Coronary Revascularization (Surgical or Percutaneous) Decreases Mortality After the First Year in Diabetic Subjects but not in Nondiabetic Subjects With Multivessel Disease
An Analysis From the Medicine, Angioplasty, or Surgery Study (MASS II)
Background— It is currently unknown whether revascularization procedures are associated with an improvement in mortality among diabetic subjects, as compared with a more conservative medical treatment.
Methods and Results— In MASS II, a total of 611 patients with stable multivessel coronary disease were randomly assigned to medical treatment, surgery, or angioplasty. From these, 190 patients had diabetes (medical, 75 patients; angioplasty, 56 patients; surgery, 59 patients) and comprised the present study population. Mortality rates were analyzed for the entire 5 years of follow-up. Separate analyzes were also performed for mortality at 2 time intervals: during the first year and after the first year of follow-up. We calculated the probability of death conditional on surviving to the start of the interval analyzed. The cumulative 5-year mortality as well as the mortality during the first year of follow-up was not significantly different among treatment groups, both for diabetic and for nondiabetic subjects. Also, during years 2 to 5, the mortality of the 3 treatment groups was not different for nondiabetic subjects. Among diabetic subjects, however, patients randomized to angioplasty or surgery had a significantly lower mortality between years 2 and 5 than those allocated to medical treatment (P=0.039).
Conclusion— Surgery, angioplasty, and medical treatment appear to be associated with similar mortality rates for non-diabetic subjects. For diabetic subjects, however, coronary revascularization (percutaneous or surgical) significantly decreased the risk of death after the first year and up to 5 years, compared with medical treatment alone.

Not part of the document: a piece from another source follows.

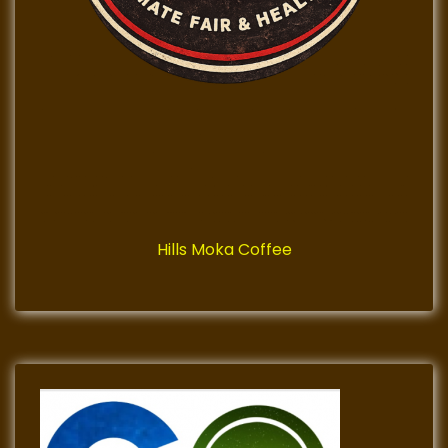
Hills Moka Coffee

Previous studies have shown that the presence of diabetes significantly decreases the adjusted long-term survival even after coronary revascularization either with percutaneous coronary intervention or with bypass surgery.1–4 When comparing both invasive treatments for patients with multivessel disease, investigators from the Bypass Angioplasty Revascularization Investigation (BARI) study demonstrated that diabetic subjects treated with balloon angioplasty were at increased risk for death in comparison with patients undergoing surgical revascularization.5 However, the effect of diabetes on the outcomes after invasive treatment still remain controversial. In BARI, the difference in long-term mortality between the study groups was mostly explained by the larger degree of completeness of revascularization in the surgical arm, compared with patients randomized to balloon angioplasty.6 Moreover, no difference in mortality was seen between coronary surgery and angioplasty in more recent trials using coronary stenting instead of plain balloon dilatation.7
Currently, scarce information is available on the outcomes of multivessel patients maintained on medical therapy. Medical treatment has improved in the past years with the widespread use of aspirin, beta-blockers, statins, and angiotensin-converting enzyme inhibitors. Most of the recent randomized trials on coronary artery disease did not include a conservative treatment arm. The Medicine, Angioplasty, or Surgery Study (MASS II) has previously compared the outcomes of patients with stable multivessel coronary disease randomized to surgery, angioplasty, or medical treatment, with no evidence of 1-year mortality difference for the overall population.8 However, to the best of our knowledge, no published trial to date have compared medical treatment with revascularization in diabetic patients followed-up for longer periods. It is still debatable whether a strategy of early revascularization compared with a more conservative approach reduces mortality in patients with type 2 diabetes presenting with mild and stable symptoms.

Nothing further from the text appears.